To date the author of this article has made a great deal of investigation into the topic of Internally Displaced Children in Georgia but also by fund-raising for Internally Displaced Children.
On 19-21st October 2015, the author organized a three-day football tournament with accompanying ‘bake sales’ in order to raise money for IDP children, carried out with the involvement of many volunteers. The funds raised (500 GEL) were transferred to the No2 IDP school in Vashlijvari. The author also visited said school where she met the director, Nana Jalagonia, to discuss conditions and problems within the school. At school there are 28 certified and qualified teachers. Pupils there study the Georgian curriculum with the addition of studies in the Aphazian language, which is an elective subject from Grade 10. The school is small, occupying just one floor, and is attended by 107 students of which 77 are IDPs from Abkhazia and South Ossetia. As the director highlighted, the mix of IDPs and local students is essential for the IDPs to better integrate and to establish their place in society.
Director Jalagonia’s desire is to make the lives of these children a little easier through her school and students. On the second floor of the school was the place where the IDP children were growing up (following displacement). Over 10 families were forced to share one bathroom. The school, as Director Jalagonia rightly points out, is their life.

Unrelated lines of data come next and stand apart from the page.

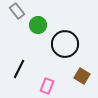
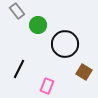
brown square: moved 2 px right, 4 px up
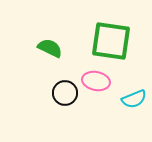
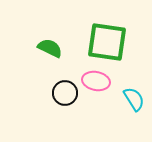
green square: moved 4 px left, 1 px down
cyan semicircle: rotated 100 degrees counterclockwise
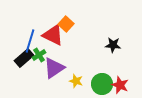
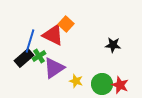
green cross: moved 1 px down
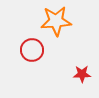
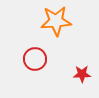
red circle: moved 3 px right, 9 px down
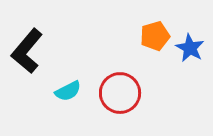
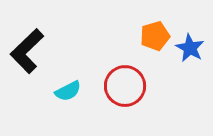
black L-shape: rotated 6 degrees clockwise
red circle: moved 5 px right, 7 px up
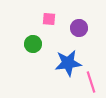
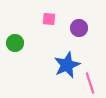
green circle: moved 18 px left, 1 px up
blue star: moved 1 px left, 2 px down; rotated 16 degrees counterclockwise
pink line: moved 1 px left, 1 px down
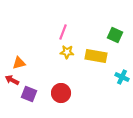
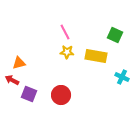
pink line: moved 2 px right; rotated 49 degrees counterclockwise
red circle: moved 2 px down
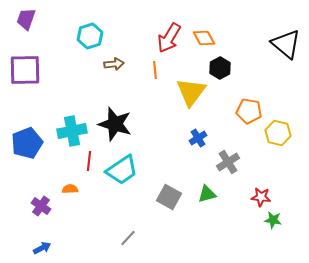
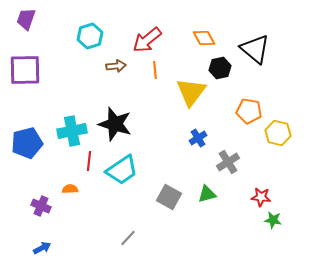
red arrow: moved 22 px left, 2 px down; rotated 20 degrees clockwise
black triangle: moved 31 px left, 5 px down
brown arrow: moved 2 px right, 2 px down
black hexagon: rotated 15 degrees clockwise
blue pentagon: rotated 8 degrees clockwise
purple cross: rotated 12 degrees counterclockwise
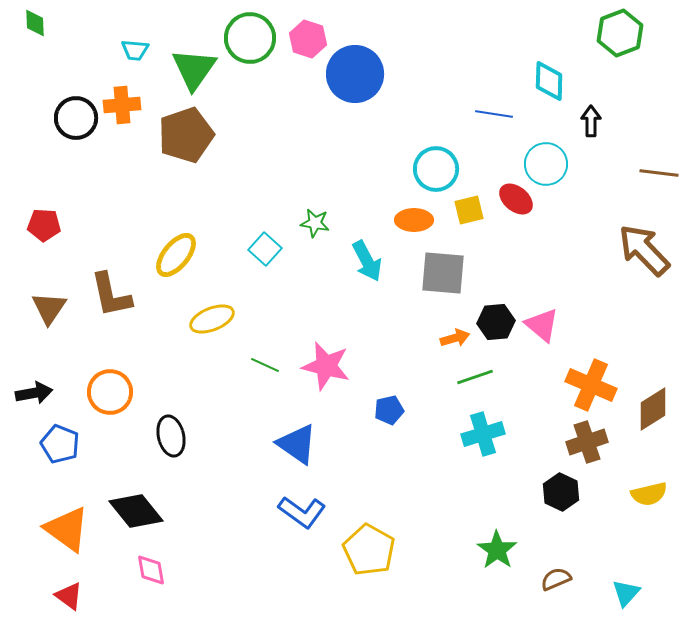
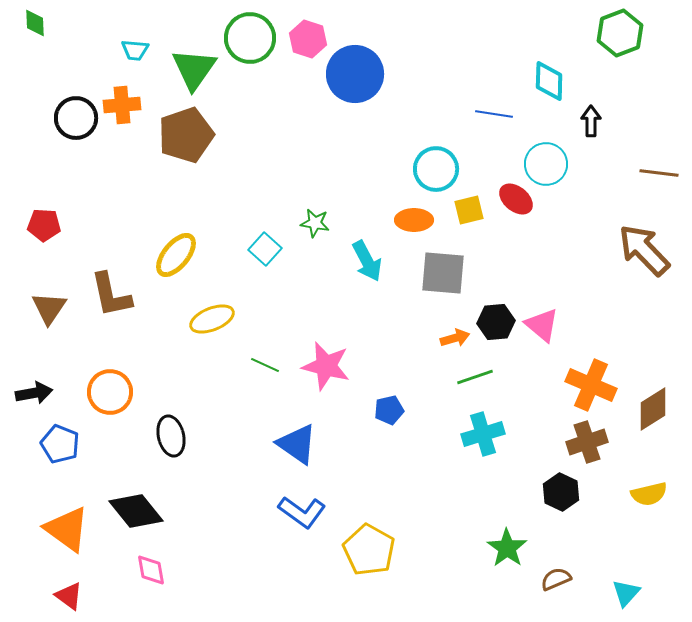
green star at (497, 550): moved 10 px right, 2 px up
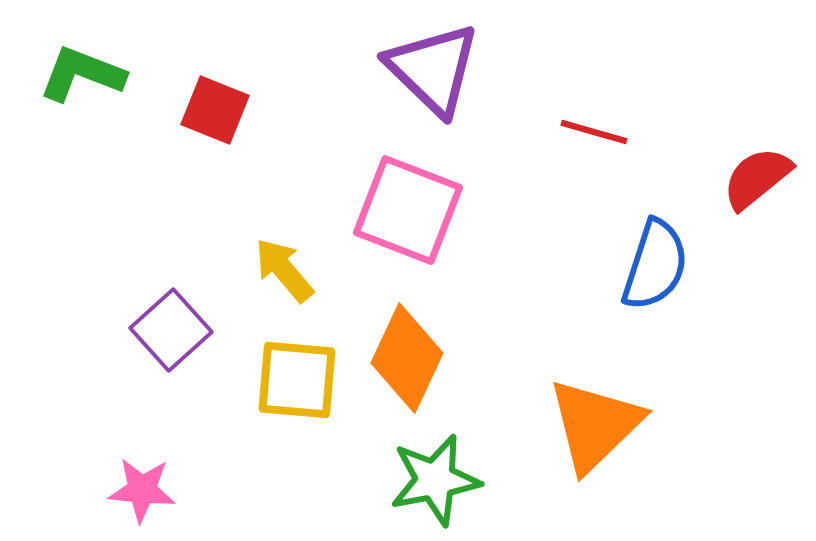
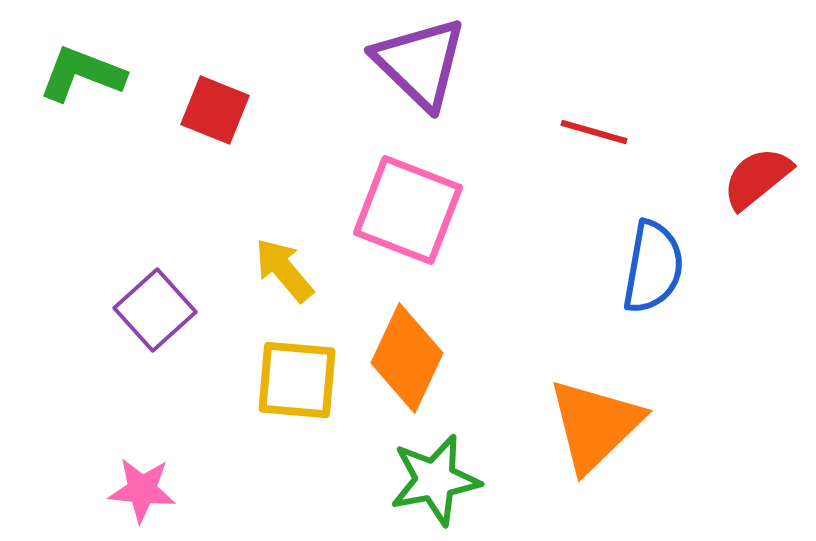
purple triangle: moved 13 px left, 6 px up
blue semicircle: moved 2 px left, 2 px down; rotated 8 degrees counterclockwise
purple square: moved 16 px left, 20 px up
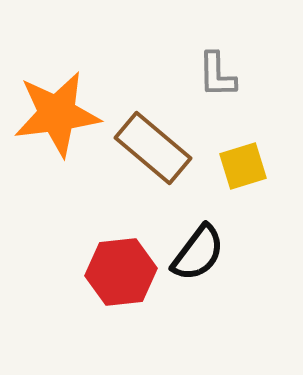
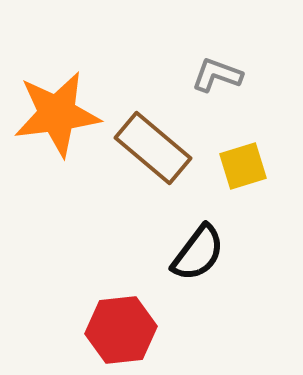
gray L-shape: rotated 111 degrees clockwise
red hexagon: moved 58 px down
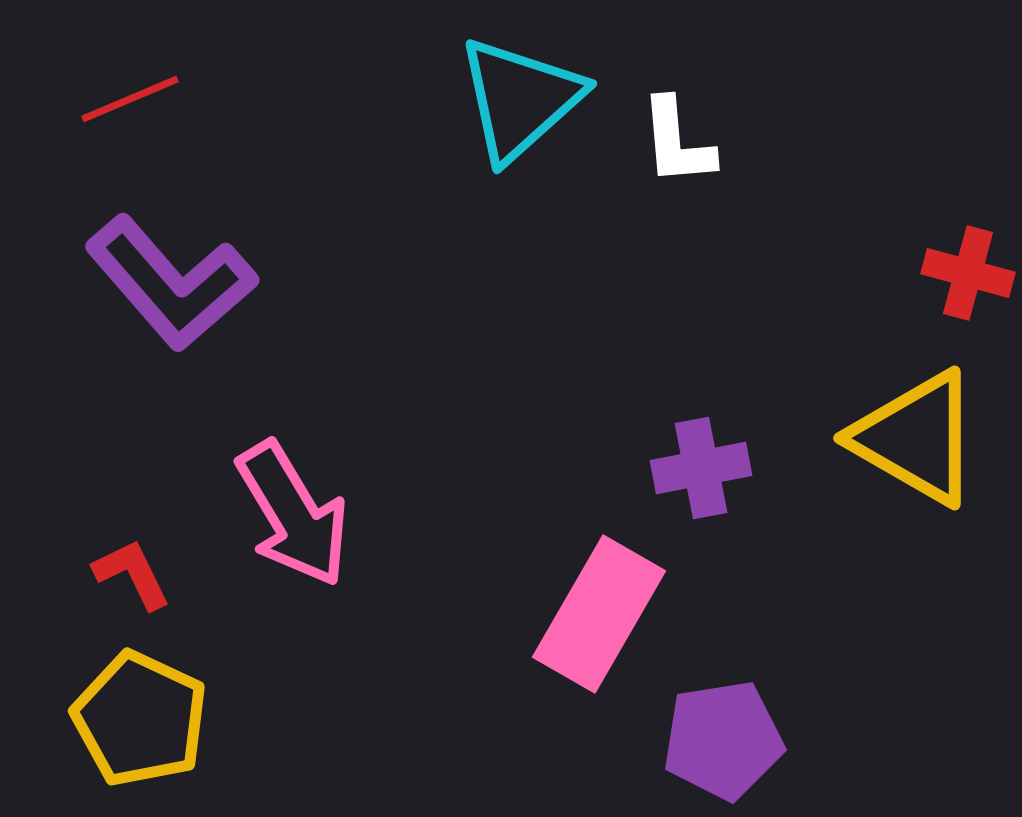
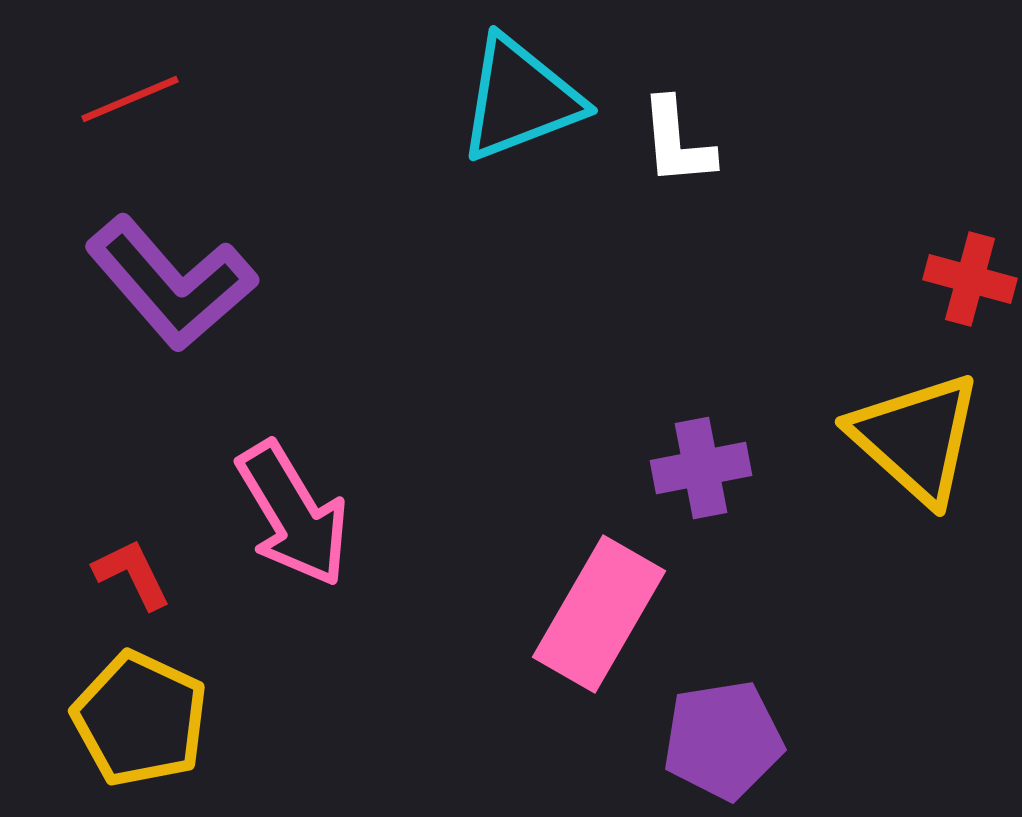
cyan triangle: rotated 21 degrees clockwise
red cross: moved 2 px right, 6 px down
yellow triangle: rotated 12 degrees clockwise
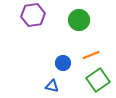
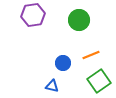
green square: moved 1 px right, 1 px down
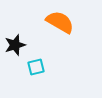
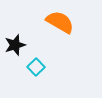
cyan square: rotated 30 degrees counterclockwise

While the funds raised were initially set out by this author to buy encyclopedias for the school, Director Jalagonia explained that the number of books currently at the school is sufficient as the government annually provides them a variety of books.
THE AUTHOR SAYS:
“I’ll never forget the happiness of the school director- she wasn’t before able to imagine such kindness. I know that 500 GEL is nothing for these people, but I think the feeling that they have someone willing to help them is very important. We (myself and my school-mates) went into every class and saw the kind, happy and thankful faces as the children heard about my own school and its aims to raise money for them. While talking to them, I thought I was talking to students who were being educated in the most expensive schools. Despite the poverty of their current ‘home,’ they had something special- the richest imagination and steady belief in the future. I hope that our school contribution will be supported by other organizations and I do believe that other schools will follow our steps to help the No.2 IDP School in Vashlijvari.
Tinatin Meskhi is a 10th Grade student at the New School International School of Georgia. She participated in the 5th Platon School Model United Nations conference in Athens (Greece) on Children’s Rights in the 21st Century.